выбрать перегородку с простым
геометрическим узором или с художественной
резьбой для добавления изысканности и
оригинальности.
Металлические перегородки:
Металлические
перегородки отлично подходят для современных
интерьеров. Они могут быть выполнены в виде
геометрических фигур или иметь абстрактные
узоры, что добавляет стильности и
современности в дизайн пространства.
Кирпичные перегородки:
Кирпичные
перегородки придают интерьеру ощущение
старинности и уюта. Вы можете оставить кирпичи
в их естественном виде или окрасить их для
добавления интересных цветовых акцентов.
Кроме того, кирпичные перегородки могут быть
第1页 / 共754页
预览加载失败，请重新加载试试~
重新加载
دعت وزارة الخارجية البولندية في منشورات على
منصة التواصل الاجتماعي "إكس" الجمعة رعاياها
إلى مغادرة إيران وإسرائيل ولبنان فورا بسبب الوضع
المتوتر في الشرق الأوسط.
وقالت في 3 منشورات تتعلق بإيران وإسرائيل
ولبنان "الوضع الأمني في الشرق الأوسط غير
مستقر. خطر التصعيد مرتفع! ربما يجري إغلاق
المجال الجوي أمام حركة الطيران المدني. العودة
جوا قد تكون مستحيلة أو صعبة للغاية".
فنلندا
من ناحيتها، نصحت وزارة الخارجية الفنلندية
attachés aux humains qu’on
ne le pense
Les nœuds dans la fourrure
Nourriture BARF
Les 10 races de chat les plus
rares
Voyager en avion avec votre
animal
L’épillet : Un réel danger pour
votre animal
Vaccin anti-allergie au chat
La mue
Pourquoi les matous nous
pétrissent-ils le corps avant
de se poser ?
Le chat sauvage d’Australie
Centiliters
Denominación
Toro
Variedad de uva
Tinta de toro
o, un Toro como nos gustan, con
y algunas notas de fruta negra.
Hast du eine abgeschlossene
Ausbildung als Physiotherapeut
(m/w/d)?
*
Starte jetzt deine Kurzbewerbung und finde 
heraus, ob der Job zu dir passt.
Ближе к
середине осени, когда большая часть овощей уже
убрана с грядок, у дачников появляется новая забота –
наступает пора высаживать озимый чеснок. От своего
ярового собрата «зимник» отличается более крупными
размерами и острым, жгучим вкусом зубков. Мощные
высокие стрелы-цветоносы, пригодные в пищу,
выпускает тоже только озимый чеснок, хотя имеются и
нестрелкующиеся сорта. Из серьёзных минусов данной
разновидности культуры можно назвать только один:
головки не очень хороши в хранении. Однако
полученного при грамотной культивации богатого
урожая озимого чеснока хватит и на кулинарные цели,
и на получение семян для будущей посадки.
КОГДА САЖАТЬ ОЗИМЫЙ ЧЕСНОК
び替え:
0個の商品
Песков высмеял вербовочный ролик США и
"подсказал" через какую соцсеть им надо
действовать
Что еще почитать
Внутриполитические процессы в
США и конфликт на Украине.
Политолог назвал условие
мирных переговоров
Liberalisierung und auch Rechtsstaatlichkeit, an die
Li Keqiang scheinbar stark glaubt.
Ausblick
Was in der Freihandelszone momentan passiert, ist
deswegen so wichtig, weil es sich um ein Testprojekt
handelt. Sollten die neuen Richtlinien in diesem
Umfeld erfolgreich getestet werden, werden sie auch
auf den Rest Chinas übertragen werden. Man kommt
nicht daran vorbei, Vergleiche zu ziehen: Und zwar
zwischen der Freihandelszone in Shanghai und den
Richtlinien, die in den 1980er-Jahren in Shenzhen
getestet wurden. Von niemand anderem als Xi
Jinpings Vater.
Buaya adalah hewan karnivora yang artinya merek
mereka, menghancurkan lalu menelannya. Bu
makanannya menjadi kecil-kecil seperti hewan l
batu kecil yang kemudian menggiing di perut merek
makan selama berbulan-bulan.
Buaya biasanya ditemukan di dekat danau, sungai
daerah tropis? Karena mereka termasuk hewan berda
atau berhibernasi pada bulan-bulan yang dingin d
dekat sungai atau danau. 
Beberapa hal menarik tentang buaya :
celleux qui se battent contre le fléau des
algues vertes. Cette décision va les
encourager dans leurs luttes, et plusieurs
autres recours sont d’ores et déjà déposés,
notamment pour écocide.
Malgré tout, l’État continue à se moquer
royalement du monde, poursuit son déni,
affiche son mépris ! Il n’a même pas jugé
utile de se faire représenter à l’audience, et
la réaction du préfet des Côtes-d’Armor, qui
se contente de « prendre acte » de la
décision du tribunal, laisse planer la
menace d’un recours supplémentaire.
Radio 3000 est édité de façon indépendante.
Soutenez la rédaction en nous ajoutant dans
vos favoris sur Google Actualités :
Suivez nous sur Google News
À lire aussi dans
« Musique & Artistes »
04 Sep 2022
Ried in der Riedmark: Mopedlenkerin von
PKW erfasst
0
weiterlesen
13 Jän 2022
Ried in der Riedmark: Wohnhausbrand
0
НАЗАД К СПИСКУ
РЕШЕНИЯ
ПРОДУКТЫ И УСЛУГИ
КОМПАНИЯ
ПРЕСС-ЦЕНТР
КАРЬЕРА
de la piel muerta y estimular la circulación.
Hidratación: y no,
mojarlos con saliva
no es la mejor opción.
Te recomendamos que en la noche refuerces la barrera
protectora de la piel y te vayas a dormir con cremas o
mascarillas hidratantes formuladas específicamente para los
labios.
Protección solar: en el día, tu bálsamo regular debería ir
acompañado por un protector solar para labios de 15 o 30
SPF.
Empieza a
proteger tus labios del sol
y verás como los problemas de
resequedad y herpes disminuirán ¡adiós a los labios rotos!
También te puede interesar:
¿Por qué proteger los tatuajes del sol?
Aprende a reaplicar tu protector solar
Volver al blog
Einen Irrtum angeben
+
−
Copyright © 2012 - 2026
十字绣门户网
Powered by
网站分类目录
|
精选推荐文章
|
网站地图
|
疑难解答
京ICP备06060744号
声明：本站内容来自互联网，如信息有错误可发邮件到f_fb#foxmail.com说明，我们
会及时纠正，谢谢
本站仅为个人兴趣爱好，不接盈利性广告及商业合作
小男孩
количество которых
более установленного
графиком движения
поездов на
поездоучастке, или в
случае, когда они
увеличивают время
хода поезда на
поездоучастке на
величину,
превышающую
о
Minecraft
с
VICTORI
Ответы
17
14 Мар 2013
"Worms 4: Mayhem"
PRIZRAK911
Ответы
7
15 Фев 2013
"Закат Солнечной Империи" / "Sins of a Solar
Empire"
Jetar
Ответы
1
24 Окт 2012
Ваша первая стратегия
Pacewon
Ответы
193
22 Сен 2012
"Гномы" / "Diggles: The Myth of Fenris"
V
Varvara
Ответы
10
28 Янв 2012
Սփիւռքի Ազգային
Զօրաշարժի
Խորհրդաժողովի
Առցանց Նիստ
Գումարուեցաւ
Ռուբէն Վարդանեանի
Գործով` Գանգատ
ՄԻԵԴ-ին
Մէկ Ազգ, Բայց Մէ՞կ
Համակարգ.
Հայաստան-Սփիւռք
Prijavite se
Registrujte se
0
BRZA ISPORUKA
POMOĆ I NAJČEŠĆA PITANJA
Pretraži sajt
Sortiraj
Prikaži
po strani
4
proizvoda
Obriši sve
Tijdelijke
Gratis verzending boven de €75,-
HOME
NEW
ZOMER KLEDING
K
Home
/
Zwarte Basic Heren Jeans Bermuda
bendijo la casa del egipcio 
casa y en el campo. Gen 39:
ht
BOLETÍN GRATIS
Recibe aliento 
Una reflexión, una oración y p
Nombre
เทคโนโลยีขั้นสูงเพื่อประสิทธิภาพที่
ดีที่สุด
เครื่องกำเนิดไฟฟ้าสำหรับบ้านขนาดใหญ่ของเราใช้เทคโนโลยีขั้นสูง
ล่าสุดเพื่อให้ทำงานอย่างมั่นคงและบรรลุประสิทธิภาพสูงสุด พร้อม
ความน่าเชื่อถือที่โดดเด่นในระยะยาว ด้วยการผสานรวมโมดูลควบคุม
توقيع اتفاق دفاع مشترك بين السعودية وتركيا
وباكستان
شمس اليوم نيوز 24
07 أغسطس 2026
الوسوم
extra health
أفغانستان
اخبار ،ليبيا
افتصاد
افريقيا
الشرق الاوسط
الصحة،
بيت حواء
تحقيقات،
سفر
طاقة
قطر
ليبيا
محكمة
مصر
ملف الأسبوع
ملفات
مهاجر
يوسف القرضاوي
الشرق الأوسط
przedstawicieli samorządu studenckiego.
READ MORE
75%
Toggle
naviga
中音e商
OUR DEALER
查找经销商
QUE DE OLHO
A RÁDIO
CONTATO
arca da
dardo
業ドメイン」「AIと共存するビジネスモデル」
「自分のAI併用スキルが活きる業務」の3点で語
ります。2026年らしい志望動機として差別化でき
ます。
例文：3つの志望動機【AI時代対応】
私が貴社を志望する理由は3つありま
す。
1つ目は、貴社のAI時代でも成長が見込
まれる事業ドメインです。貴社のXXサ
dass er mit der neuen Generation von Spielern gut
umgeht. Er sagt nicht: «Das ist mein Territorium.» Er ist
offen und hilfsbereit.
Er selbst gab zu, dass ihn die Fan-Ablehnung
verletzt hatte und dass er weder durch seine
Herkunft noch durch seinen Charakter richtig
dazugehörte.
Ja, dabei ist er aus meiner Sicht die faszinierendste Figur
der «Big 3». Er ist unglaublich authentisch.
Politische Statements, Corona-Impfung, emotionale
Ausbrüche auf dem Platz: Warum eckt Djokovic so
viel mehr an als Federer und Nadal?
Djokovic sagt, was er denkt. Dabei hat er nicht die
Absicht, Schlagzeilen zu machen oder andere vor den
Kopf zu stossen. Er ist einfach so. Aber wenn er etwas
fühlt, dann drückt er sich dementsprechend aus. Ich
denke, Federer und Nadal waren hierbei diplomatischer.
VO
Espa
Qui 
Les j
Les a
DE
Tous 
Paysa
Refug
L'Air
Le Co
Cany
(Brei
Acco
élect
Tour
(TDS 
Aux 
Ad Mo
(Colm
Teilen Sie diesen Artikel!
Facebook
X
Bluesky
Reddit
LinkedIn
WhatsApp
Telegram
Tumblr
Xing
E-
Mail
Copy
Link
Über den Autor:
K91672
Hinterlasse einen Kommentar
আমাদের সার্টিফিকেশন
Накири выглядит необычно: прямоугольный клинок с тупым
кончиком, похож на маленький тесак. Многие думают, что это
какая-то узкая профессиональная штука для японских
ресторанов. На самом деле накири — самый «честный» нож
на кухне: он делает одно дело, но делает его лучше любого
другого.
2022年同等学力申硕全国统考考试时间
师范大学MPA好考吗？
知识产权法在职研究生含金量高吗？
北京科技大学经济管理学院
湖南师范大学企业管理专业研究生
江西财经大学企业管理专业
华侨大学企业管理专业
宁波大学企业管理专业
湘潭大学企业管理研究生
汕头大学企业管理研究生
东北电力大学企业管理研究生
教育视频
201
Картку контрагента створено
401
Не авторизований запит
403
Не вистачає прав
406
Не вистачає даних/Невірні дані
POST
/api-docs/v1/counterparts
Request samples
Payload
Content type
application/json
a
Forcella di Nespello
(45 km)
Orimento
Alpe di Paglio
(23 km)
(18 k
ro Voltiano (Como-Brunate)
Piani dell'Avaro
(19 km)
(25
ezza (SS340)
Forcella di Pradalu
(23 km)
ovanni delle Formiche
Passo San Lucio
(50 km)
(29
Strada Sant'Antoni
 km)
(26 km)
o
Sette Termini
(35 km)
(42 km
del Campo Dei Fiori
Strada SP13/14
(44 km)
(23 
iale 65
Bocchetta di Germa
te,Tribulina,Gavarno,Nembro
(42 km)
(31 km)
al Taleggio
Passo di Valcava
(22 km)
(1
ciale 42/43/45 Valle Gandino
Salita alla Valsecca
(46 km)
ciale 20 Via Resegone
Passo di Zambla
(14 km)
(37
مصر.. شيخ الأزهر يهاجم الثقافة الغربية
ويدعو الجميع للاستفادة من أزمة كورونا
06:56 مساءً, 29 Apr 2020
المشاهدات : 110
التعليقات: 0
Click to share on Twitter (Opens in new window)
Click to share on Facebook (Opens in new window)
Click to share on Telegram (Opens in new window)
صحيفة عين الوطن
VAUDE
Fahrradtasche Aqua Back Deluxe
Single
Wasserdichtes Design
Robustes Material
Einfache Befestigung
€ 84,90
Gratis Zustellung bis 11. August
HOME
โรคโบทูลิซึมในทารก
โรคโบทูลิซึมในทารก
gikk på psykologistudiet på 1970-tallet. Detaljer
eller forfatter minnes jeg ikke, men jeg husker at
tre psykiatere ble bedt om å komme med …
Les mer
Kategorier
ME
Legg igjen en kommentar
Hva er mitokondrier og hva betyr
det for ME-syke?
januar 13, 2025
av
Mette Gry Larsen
• • • • •
From the entries above, give again exactly the lines running from the line with "handelt. Sollten die" to the line with "Soutenez la rédaction en nous ajoutant dans"; include both of those lines.

▸ **FINISHED EXERCISE**
handelt. Sollten die neuen Richtlinien in diesem
Umfeld erfolgreich getestet werden, werden sie auch
auf den Rest Chinas übertragen werden. Man kommt
nicht daran vorbei, Vergleiche zu ziehen: Und zwar
zwischen der Freihandelszone in Shanghai und den
Richtlinien, die in den 1980er-Jahren in Shenzhen
getestet wurden. Von niemand anderem als Xi
Jinpings Vater.
Buaya adalah hewan karnivora yang artinya merek
mereka, menghancurkan lalu menelannya. Bu
makanannya menjadi kecil-kecil seperti hewan l
batu kecil yang kemudian menggiing di perut merek
makan selama berbulan-bulan.
Buaya biasanya ditemukan di dekat danau, sungai
daerah tropis? Karena mereka termasuk hewan berda
atau berhibernasi pada bulan-bulan yang dingin d
dekat sungai atau danau. 
Beberapa hal menarik tentang buaya :
celleux qui se battent contre le fléau des
algues vertes. Cette décision va les
encourager dans leurs luttes, et plusieurs
autres recours sont d’ores et déjà déposés,
notamment pour écocide.
Malgré tout, l’État continue à se moquer
royalement du monde, poursuit son déni,
affiche son mépris ! Il n’a même pas jugé
utile de se faire représenter à l’audience, et
la réaction du préfet des Côtes-d’Armor, qui
se contente de « prendre acte » de la
décision du tribunal, laisse planer la
menace d’un recours supplémentaire.
Radio 3000 est édité de façon indépendante.
Soutenez la rédaction en nous ajoutant dans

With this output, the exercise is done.